Den v. Foster
This text of 3 N.J.L. 1021 (Den v. Foster) is published on Counsel Stack Legal Research, covering Supreme Court of New Jersey primary law. Counsel Stack provides free access to over 12 million legal documents including statutes, case law, regulations, and constitutions.
Opinion
— Asked if it was understood that Joshua Shaw, the eldest sou of the devisee, was yet alive; and on being informed that he was, he said that there was nothing to argue; there was no point in the cause. When he had looked into the case, he had imagined that Joshua the younger was dead; and it had been neglected to have been found in the special verdict.

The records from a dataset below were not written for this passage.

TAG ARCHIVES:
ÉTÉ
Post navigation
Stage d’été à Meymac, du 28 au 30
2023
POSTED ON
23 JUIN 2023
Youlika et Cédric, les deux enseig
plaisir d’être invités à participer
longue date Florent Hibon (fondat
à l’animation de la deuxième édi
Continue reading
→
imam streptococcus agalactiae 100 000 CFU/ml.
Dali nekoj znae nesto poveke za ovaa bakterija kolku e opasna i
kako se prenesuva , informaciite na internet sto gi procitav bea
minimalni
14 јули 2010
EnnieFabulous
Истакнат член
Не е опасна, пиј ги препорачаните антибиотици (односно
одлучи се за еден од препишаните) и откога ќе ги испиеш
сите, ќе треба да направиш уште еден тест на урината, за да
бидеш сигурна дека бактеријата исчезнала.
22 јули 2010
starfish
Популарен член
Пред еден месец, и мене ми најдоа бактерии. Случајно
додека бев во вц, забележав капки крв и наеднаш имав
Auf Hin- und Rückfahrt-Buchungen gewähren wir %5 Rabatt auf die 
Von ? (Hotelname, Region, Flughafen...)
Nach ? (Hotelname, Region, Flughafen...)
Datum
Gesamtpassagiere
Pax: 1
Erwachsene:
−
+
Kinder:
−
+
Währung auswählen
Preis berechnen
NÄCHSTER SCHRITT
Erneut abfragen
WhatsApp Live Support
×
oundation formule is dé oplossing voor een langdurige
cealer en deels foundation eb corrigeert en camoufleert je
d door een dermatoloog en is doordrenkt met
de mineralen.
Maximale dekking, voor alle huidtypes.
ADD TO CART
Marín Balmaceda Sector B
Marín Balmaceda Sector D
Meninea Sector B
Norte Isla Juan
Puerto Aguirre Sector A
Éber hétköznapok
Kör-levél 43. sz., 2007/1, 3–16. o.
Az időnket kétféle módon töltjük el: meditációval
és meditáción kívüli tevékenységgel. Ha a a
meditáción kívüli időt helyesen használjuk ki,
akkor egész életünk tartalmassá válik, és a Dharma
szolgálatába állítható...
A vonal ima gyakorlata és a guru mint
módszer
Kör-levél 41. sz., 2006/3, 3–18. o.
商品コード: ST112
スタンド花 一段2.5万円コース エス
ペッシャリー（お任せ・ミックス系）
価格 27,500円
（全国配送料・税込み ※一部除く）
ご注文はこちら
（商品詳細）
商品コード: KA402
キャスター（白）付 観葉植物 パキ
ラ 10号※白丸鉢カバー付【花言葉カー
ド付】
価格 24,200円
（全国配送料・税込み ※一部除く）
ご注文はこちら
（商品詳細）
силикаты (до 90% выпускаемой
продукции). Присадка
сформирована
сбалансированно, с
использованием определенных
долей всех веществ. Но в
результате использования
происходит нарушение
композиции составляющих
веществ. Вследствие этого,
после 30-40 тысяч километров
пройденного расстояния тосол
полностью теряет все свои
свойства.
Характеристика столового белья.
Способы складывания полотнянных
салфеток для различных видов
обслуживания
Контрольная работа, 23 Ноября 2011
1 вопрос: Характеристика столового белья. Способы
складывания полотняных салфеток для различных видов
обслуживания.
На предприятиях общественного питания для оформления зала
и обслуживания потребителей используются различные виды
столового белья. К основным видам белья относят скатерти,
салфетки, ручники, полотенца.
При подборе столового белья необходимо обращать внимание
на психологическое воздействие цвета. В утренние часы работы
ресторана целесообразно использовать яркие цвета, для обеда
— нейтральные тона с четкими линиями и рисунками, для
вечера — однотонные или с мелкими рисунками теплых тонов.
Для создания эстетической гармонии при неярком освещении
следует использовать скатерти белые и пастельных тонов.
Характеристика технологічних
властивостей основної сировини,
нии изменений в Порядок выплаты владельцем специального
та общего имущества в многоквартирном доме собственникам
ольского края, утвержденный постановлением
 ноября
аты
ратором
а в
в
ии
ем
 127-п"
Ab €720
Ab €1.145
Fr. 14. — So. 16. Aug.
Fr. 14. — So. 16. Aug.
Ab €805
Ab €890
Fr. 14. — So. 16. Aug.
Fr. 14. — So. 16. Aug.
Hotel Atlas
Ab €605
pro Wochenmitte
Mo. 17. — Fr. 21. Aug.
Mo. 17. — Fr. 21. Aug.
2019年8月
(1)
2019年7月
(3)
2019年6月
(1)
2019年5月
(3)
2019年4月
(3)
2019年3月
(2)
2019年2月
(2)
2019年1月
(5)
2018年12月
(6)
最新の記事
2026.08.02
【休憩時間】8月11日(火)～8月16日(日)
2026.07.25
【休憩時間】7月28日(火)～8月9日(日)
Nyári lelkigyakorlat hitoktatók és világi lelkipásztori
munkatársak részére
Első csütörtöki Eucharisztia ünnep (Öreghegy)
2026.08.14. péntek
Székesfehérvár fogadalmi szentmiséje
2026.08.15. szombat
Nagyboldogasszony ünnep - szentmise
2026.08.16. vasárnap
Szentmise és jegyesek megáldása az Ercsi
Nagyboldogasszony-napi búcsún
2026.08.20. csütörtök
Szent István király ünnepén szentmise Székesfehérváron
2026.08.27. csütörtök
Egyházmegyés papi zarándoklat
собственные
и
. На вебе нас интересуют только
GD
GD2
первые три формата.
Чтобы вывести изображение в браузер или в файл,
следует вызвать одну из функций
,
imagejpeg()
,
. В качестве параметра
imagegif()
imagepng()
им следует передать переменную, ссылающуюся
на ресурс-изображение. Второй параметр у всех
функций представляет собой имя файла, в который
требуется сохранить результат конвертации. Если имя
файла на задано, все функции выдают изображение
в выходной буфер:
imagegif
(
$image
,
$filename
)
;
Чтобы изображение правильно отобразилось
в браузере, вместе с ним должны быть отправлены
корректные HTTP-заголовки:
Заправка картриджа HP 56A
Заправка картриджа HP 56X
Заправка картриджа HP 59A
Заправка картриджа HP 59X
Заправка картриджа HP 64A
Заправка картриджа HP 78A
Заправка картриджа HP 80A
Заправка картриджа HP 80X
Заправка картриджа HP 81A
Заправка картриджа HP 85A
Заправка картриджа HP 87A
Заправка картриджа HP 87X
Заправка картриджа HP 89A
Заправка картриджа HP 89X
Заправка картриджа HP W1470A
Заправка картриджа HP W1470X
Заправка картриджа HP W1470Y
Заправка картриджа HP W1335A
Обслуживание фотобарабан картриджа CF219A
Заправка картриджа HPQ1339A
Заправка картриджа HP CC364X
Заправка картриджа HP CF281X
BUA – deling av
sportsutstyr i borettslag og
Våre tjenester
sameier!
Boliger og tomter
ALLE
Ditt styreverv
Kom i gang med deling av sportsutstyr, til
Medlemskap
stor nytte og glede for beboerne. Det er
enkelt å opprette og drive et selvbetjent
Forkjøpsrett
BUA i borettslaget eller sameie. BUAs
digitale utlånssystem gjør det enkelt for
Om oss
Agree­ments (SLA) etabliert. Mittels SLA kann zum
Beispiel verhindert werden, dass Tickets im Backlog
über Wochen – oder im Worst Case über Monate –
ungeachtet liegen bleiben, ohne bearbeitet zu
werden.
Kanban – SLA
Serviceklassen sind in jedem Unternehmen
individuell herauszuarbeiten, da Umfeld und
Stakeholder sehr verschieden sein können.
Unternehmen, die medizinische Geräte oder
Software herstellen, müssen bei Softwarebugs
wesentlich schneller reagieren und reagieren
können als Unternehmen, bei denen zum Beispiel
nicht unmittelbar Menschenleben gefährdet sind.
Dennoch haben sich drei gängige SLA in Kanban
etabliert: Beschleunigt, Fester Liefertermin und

For if he was dead, without issue, a question might have arisen whether the estate tail began in him or his father; for if in his father, a descent had passed, and he was vested with the fee simple; but if in him, no descent having passed, his next eldest brother would be the heir in tail.
— If the counsel for the plaintiff was here', and wished to argue the cause, the court would hear him; but as it is, we are satisfied. The defendants must have judgment.
Judgment for the defendants.
The Reporter has understood that the counsel for the lessors of the plaintiff, intended to argue, that the male children of Joshua Shaw, the devisee, all took on the death of their father, in equal portions, and of course, that Joshua, the eldest Son, only took a third part of the land devised, and the lessors of the plaintiff [*] each a third; but to let in this proposition, a fee simple estate must have descended from their father, which, in no view of the subject, could be pretended.